ASSIGNMENT ▸ Below are some records; output exactly the lines from the line with "info@visitsanquirico.it" to the line with "اسحاق ڈار کی", both ends kept, and nothing more.

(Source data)
========================================

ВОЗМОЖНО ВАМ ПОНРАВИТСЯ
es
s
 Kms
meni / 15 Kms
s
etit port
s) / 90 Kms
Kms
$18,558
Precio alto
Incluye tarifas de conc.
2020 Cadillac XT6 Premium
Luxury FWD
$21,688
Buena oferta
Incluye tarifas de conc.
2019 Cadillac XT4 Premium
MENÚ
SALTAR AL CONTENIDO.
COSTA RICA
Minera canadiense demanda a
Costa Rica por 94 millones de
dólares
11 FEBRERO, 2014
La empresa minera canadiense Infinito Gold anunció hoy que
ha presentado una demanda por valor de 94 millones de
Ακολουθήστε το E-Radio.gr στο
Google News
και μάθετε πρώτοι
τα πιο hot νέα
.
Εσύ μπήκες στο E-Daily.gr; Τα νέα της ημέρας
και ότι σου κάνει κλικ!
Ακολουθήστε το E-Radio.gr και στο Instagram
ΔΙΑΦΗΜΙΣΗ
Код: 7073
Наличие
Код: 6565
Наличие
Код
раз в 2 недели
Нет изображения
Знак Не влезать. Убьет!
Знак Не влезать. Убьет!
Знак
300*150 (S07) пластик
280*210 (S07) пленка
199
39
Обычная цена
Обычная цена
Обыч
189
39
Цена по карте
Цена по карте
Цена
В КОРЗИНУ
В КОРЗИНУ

========================================

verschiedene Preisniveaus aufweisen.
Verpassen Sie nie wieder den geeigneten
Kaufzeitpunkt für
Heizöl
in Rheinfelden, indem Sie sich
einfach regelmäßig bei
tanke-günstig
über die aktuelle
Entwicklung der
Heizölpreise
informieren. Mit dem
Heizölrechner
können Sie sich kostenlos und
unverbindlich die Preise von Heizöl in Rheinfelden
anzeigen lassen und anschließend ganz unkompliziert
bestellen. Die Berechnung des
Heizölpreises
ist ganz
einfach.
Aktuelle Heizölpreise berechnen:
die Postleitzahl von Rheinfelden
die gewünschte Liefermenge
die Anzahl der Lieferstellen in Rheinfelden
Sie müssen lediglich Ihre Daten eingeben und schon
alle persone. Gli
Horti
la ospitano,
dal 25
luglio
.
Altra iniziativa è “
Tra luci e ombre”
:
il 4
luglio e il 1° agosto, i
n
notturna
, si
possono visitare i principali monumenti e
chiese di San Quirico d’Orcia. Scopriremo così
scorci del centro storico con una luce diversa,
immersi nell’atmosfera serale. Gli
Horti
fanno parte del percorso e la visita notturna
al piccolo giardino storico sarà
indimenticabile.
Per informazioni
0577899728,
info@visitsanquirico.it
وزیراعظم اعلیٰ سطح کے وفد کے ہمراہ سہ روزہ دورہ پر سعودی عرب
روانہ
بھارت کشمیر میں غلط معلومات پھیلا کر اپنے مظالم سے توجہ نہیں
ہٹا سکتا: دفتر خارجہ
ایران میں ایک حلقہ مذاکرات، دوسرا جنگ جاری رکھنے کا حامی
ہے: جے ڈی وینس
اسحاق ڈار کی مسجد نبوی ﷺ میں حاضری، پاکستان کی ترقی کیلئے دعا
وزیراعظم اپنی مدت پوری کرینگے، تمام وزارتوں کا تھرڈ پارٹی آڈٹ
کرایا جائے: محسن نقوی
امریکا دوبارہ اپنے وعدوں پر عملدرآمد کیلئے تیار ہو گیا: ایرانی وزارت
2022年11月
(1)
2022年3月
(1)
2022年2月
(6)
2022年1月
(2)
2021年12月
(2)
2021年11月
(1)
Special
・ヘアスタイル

========================================

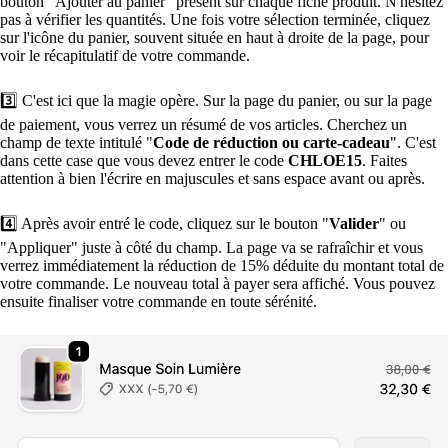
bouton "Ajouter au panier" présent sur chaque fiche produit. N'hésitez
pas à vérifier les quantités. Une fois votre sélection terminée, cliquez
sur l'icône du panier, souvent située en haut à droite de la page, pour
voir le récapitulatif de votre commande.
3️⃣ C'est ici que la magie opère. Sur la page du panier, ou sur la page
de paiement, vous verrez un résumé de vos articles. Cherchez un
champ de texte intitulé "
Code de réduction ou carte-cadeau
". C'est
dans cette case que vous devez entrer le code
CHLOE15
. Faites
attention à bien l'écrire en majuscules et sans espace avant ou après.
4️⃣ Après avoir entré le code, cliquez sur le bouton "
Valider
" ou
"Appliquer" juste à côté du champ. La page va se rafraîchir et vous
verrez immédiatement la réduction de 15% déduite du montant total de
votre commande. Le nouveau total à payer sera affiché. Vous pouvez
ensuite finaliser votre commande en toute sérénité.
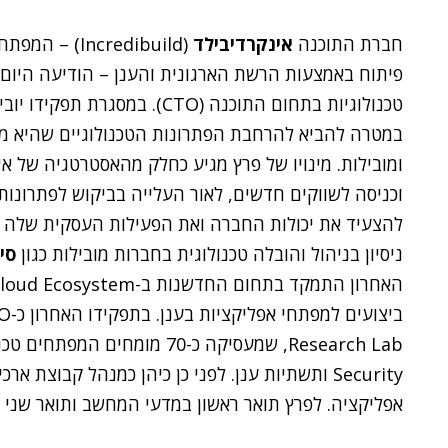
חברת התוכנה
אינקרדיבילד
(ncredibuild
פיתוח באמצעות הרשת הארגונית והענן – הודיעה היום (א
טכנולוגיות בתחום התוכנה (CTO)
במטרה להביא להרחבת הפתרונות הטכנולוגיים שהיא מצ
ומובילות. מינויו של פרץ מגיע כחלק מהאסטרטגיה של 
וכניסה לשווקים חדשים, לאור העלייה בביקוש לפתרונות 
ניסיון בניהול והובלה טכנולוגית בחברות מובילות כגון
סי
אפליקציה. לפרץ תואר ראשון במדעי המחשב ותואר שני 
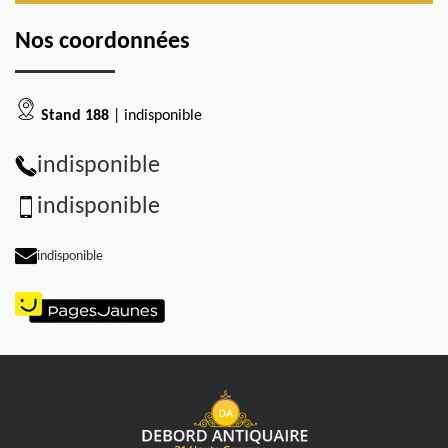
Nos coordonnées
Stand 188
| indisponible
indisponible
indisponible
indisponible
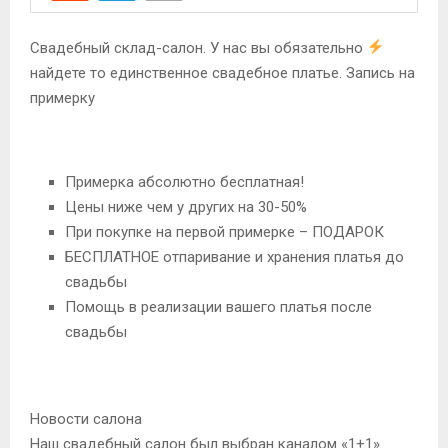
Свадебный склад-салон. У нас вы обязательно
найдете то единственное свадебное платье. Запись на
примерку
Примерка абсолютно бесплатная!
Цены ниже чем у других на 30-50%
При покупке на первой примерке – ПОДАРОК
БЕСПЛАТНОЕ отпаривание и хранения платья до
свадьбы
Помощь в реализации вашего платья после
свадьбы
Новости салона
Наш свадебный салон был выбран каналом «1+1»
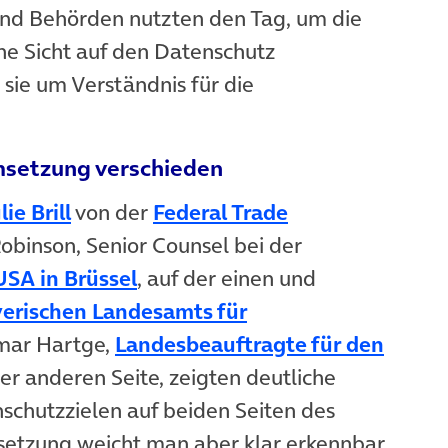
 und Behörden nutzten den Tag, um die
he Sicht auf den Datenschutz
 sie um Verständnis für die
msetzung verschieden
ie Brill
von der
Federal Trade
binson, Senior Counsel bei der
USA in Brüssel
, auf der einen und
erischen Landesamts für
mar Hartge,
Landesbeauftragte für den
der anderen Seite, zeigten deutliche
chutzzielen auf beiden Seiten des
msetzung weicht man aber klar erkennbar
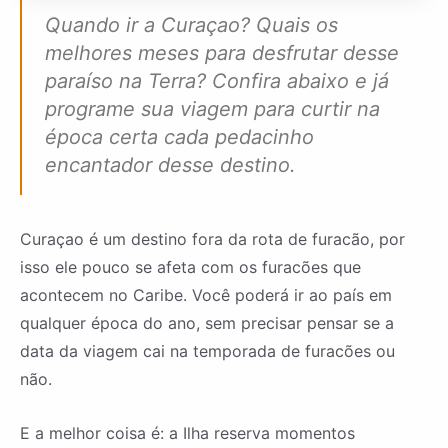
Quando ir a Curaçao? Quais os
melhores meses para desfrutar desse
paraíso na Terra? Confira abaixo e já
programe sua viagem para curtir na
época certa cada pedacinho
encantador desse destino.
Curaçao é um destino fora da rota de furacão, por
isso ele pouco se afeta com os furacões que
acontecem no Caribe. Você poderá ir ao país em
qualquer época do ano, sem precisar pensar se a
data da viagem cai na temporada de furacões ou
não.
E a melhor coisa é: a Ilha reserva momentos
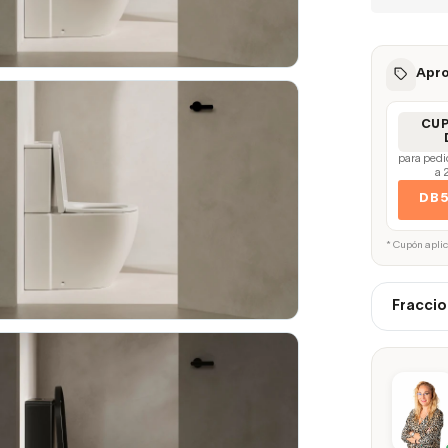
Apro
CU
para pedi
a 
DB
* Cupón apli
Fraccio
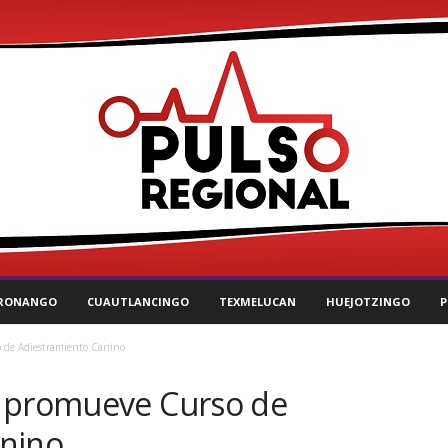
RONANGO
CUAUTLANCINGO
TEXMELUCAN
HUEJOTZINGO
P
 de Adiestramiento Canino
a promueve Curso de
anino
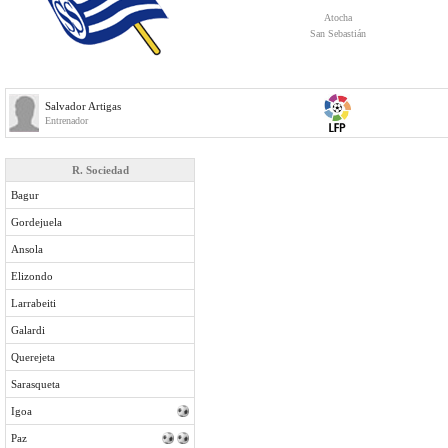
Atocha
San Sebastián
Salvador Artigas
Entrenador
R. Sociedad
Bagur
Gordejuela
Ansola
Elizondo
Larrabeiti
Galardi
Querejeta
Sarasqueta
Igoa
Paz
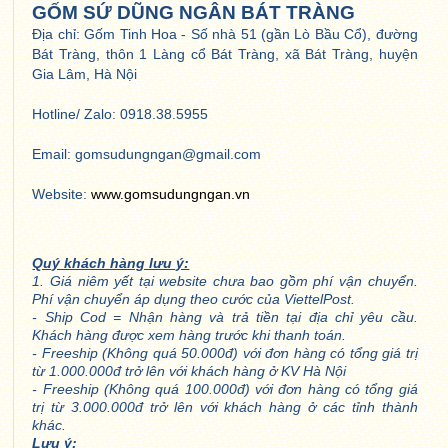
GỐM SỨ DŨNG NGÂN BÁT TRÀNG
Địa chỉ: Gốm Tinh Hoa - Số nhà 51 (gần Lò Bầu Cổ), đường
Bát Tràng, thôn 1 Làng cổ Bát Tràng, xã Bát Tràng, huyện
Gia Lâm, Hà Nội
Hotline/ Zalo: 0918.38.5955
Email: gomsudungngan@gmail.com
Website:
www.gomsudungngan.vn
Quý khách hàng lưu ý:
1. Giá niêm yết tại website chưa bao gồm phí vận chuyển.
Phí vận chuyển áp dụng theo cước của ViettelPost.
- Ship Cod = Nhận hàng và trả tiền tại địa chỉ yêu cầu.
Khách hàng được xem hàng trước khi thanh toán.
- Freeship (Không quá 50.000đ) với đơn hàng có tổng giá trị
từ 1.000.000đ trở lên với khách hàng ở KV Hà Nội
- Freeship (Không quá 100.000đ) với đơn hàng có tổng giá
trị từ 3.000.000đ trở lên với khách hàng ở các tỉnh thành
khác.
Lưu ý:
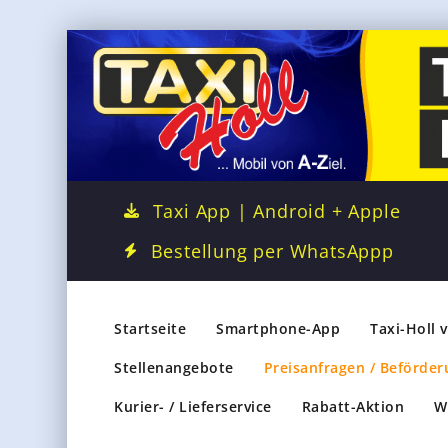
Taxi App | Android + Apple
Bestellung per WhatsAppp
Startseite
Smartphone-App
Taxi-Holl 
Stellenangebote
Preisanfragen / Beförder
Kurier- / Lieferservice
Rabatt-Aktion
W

========================================

SOLUTION FOR THIS EXERCISE ▸
info@visitsanquirico.it
وزیراعظم اعلیٰ سطح کے وفد کے ہمراہ سہ روزہ دورہ پر سعودی عرب
روانہ
بھارت کشمیر میں غلط معلومات پھیلا کر اپنے مظالم سے توجہ نہیں
ہٹا سکتا: دفتر خارجہ
ایران میں ایک حلقہ مذاکرات، دوسرا جنگ جاری رکھنے کا حامی
ہے: جے ڈی وینس
اسحاق ڈار کی مسجد نبوی ﷺ میں حاضری، پاکستان کی ترقی کیلئے دعا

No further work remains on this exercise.